Tax brackets for 2017

For 2017, we have five federal tax brackets: zero to $45,916 (15%), $45,916 to $91,831 (20.5%), $91,831 to $142,353 (26%), and $142,353 to $202,800 (29%). Anything above that will be taxed at 33%. Provincial taxes vary, by jurisdiction.

Basic personal amount

The federal basic personal amount for 2017 is $11,635. This amount is eligible for a non-refundable tax credit. All non-refundable credit amounts (other than the newly, three-tiered donation credit) are calculated at the lowest federal bracket rate, which is 15%. If your income is less than $11,635, you won’t pay any federal tax.

Canada Pension Plan (CPP) contributions

While CPP rates aren’t changing (4.95% for employees and 9.9% if you’re self-employed), the maximum pensionable earnings for 2017 is set at $55,300, up from $54,900 in 2016.

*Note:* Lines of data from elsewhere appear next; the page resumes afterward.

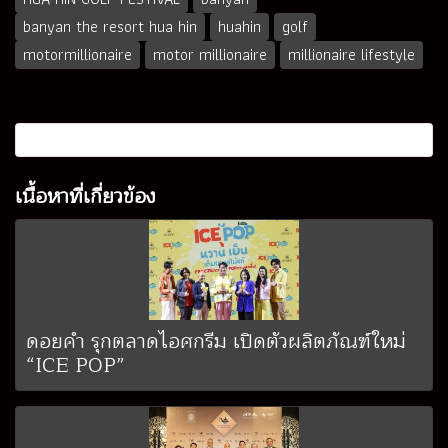
banyan the resort hua hin
huahin
golf
motormillionaire
motor millionaire
millionaire lifestyle
เนื้อหาที่เกี่ยวข้อง
ดอยคำ รุกตลาดไอศกรีม เปิดตัวผลิตภัณฑ์ใหม่
“ICE POP”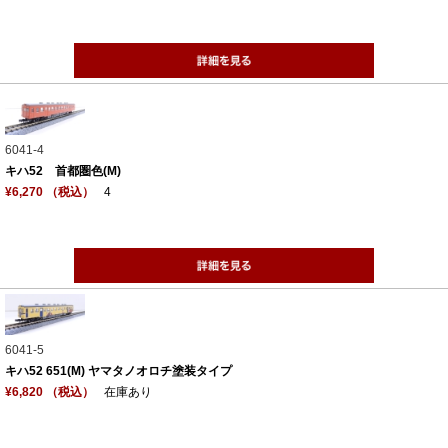
6041-4
キハ52 首都圏色(M)
¥6,270 （税込）
4
6041-5
キハ52 651(M) ヤマタノオロチ塗装タイプ
¥6,820 （税込）
在庫あり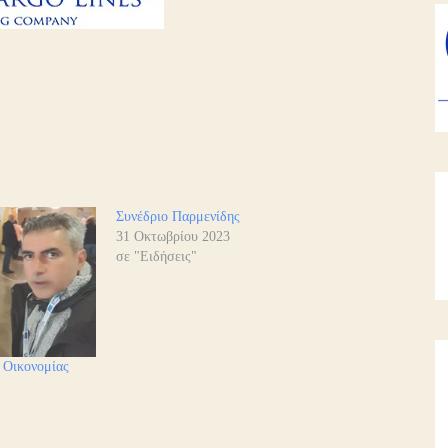
Συνέδριο Παρμενίδης
31 Οκτωβρίου 2023
σε "Ειδήσεις"
 Οικονομίας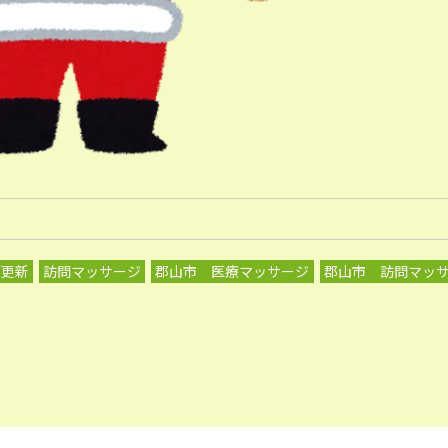
グ更新
訪問マッサージ
郡山市 医療マッサージ
郡山市 訪問マッ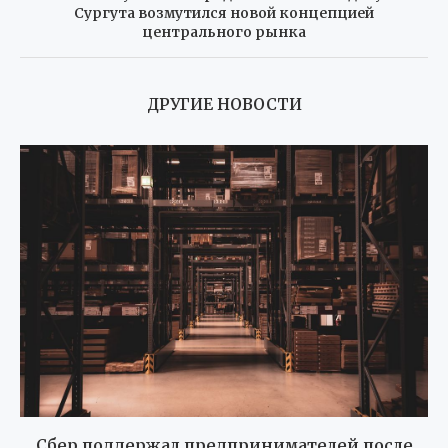
Сургута возмутился новой концепцией
центрального рынка
ДРУГИЕ НОВОСТИ
Сбер поддержал предпринимателей после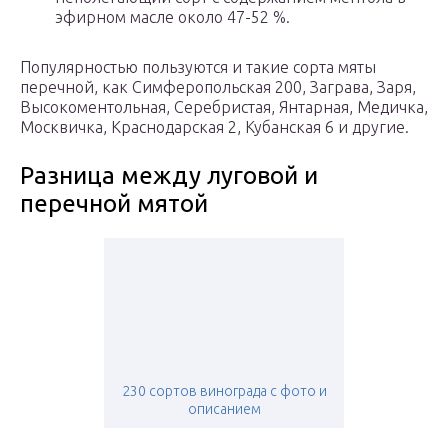
эфирном масле около 47-52 %.
Популярностью пользуются и такие сорта мяты
перечной, как Симферопольская 200, Заграва, Заря,
Высокоментольная, Серебристая, Янтарная, Медичка,
Москвичка, Краснодарская 2, Кубанская 6 и другие.
Разница между луговой и
перечной мятой
230 сортов винограда с фото и
описанием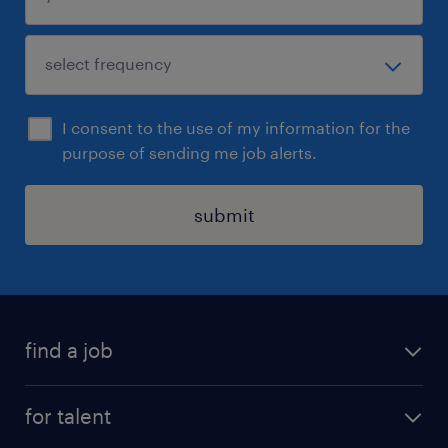
I consent to the use of my information for the
purpose of sending me job alerts.
submit
find a job
see all jobs
for talent
remote jobs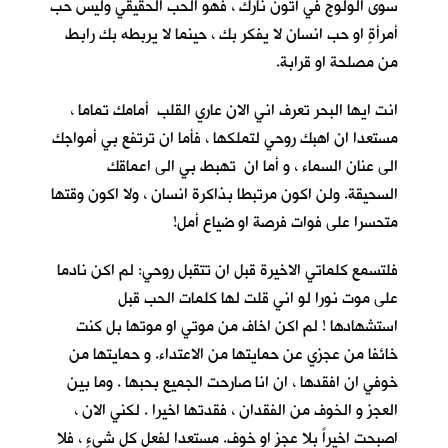
سوى الولوج في أُتون نارك ، فهو الحب الحقيقي وليس حب
أمرأةٍ او حب انسان لا يفكر بك ، حينما لا يربطه بك رابط
من مصلحة او قرابة.
انت ايها البحر تعرف اني الان عاري القلب أمامك تماما ،
مستعدا ان اهبك روحي لتملكها ، فأما ان ترتفع بي أمواجك
الى عنان السماء ، و أما ان تهبط بي الى اعماقك
السحيقة. ولن اكون مرتبطا بذاكرة انسان ، ولا اكون وقتها
متحسرا على فوات فرصة او ضياع أمل!
فلتسمع كلماتي الاخيرة قبل ان تتقبل روحي: لم اكن نادما
على موت نورا لو اني قلت لها كلمات الحب قبل
استشهادها ! لم اكن اخاف من موتي او موتها بل كنت
خائفا من عجزي عن حمايتها من الاعتداء. و حمايتها من
خوفي ان افقدها ، ان انا صارحت الجميع بحبها . وما بين
العجز و الخوف من الفقدان ، فقدتها اخيرا . لكني الان ،
اصبحت اخيراً بلا عجزٍ او خوف. مستعدا لفعل كل شيءٍ ، فلا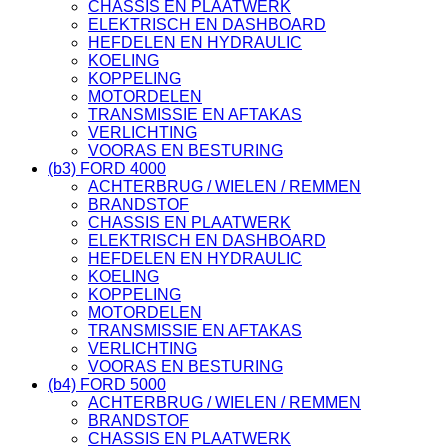
CHASSIS EN PLAATWERK
ELEKTRISCH EN DASHBOARD
HEFDELEN EN HYDRAULIC
KOELING
KOPPELING
MOTORDELEN
TRANSMISSIE EN AFTAKAS
VERLICHTING
VOORAS EN BESTURING
(b3) FORD 4000
ACHTERBRUG / WIELEN / REMMEN
BRANDSTOF
CHASSIS EN PLAATWERK
ELEKTRISCH EN DASHBOARD
HEFDELEN EN HYDRAULIC
KOELING
KOPPELING
MOTORDELEN
TRANSMISSIE EN AFTAKAS
VERLICHTING
VOORAS EN BESTURING
(b4) FORD 5000
ACHTERBRUG / WIELEN / REMMEN
BRANDSTOF
CHASSIS EN PLAATWERK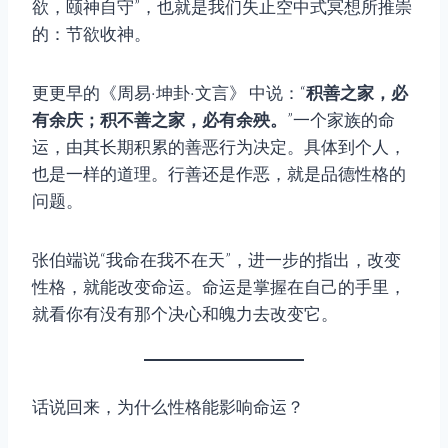
欲，颐神自守”，也就是我们失止空中式冥想所推崇
的：节欲收神。
更更早的《周易·坤卦·文言》 中说：“
积善之家，必
有余庆；积不善之家，必有余殃。
”一个家族的命
运，由其长期积累的善恶行为决定。具体到个人，
也是一样的道理。行善还是作恶，就是品德性格的
问题。
张伯端说“我命在我不在天”，进一步的指出，改变
性格，就能改变命运。命运是掌握在自己的手里，
就看你有没有那个决心和魄力去改变它。
话说回来，为什么性格能影响命运？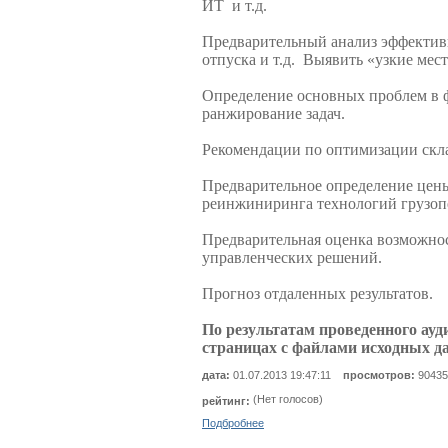
ИТ и т.д.
Предварительный анализ эффективн
отпуска и т.д. Выявить «узкие мес
Определение основных проблем в ф
ранжирование задач.
Рекомендации по оптимизации скла
Предварительное определение цены
реинжиниринга технологий грузоп
Предварительная оценка возможнос
управленческих решений.
Прогноз отдаленных результатов.
По результатам проведенного ау
страницах с файлами исходных д
дата:
01.07.2013 19:47:11
просмотров:
90435
(Нет голосов)
рейтинг:
Подбробнее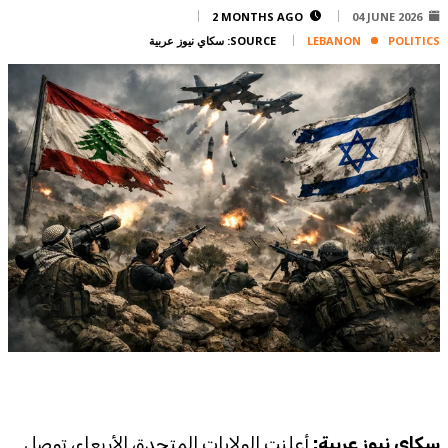
Corporate
2 MONTHS AGO
04 JUNE 2026
POLITICS
LEBANON
SOURCE:
سكاي نيوز عربية
Advertise
Contact
FPM
Services
Horoscope
Polls
Jobs
Writers
Legal
Privacy Policy
Terms Of Use
Cookies Policy
سكاي نيوز عربية:
أعلنت الولايات المتحدة، الأربعاء، توصل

EI premium rate and maximum

Employees must also pay employment insurance premiums. For 2017, the EI rate is dropping for the first time in a decade to 1.63% (from 1.88% for the past four years) of insurable earnings, up to a 2017 earnings maximum of $51,300. This translates to a maximum employee premium for 2017 of $836.19.

2017 RRSP Limit

Your 2017 RRSP limit is based on 18% of your 2016 earned income, up to a maximum of $26,010 (up from $25,370 in 2016), less any pension adjustment. To hit the maximum RRSP contribution for 2017, your earned income in 2016 must be $144,500 or more.

2017 TFSA contribution limit

The 2017 TFSA contribution limit will be frozen, once again, at $5,500. If you have yet to open your first TFSA, due to the unlimited carry forward associated with TFSA contribution room, you can now contribute a total of $52,000 to your TFSA, provided you were at least 18 years of age in 2009 and a resident of Canada since that time.

2017 RDSP Grant & Bond Limits

Finally, if there is someone in your family eligible for the disability tax credit (DTC), consider the Registered Disability Savings Plan. RDSPs are tax-deferred plans open to Canadian residents eligible for the DTC, their parents and other eligible contributors. Up to $200,000 can be contributed to the plan until the beneficiary turns 59, with no annual contribution limit. While contributions are not tax deductible, all earnings and growth accrue on a tax-deferred basis.

Given the sensitivity of all tax-related commentary, it is vital that you consult a tax specialist – Scotia Wealth Management offers those resources – before making tax decisions.